La otra cara de Dios
Falcón quiere dejar testimonio escrito del juicio que le merece el modo en que nació Transición. Ahí se puede estar en desacuerdo con la autora, pero se trataría de un desacuerdo menor cuando se está hablando de una obra relevante como ‘El honor de Dios’, una novela de contrastada ambición histórica y narrativa, que no solo contiene una prosa escrita con pulso firme, sino también mucha y muy útil información, hasta el punto de que casi se echa de menos un índice onomástico al final del libro.
Quienes tengan interés en conocer qué pasó en aquellos años de los GAL, quienes tengan interés en conocer la otra cara de Dios y de algunos de sus apóstoles, en ‘El honor de Dios’ encontrarán lo que buscan. Y se puede garantizar que no les gustará lo que encuentren.

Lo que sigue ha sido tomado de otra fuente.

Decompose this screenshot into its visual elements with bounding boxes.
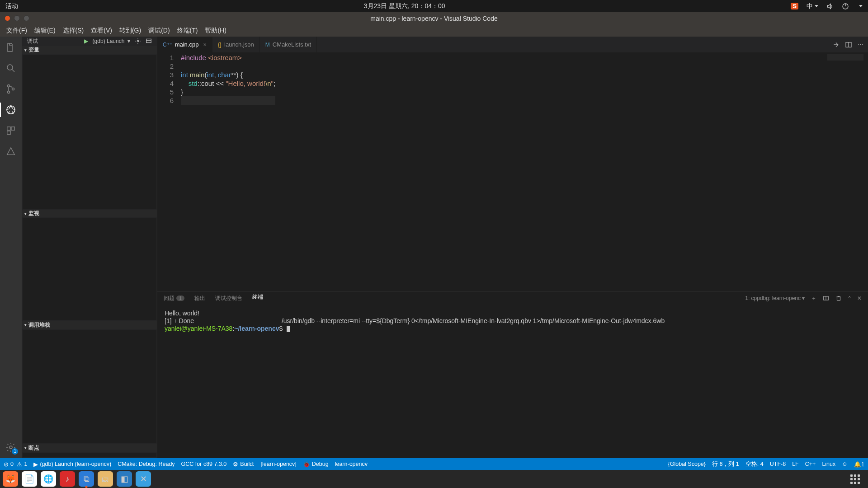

Pero tampoco hay que ponerse demasiado solemnes: a fin de cuentas estamos hablando de literatura. Por eso, para quienes, un poco más livianos, quieran cotillear un poco, no demasiado pero sí un poco sobre Santiago Carrillo, Rosa Chacel, Narcís Serra, Alfonso Guerra, Claudio Boada o hasta personajes de la Movida madrileña, ‘El honor de Dios también es su novela. Podrán estar en desacuerdo en ocasiones con los juicios de la activista Falcón, pero pocas veces dejarán de admirar la destreza de la creadora Lidia.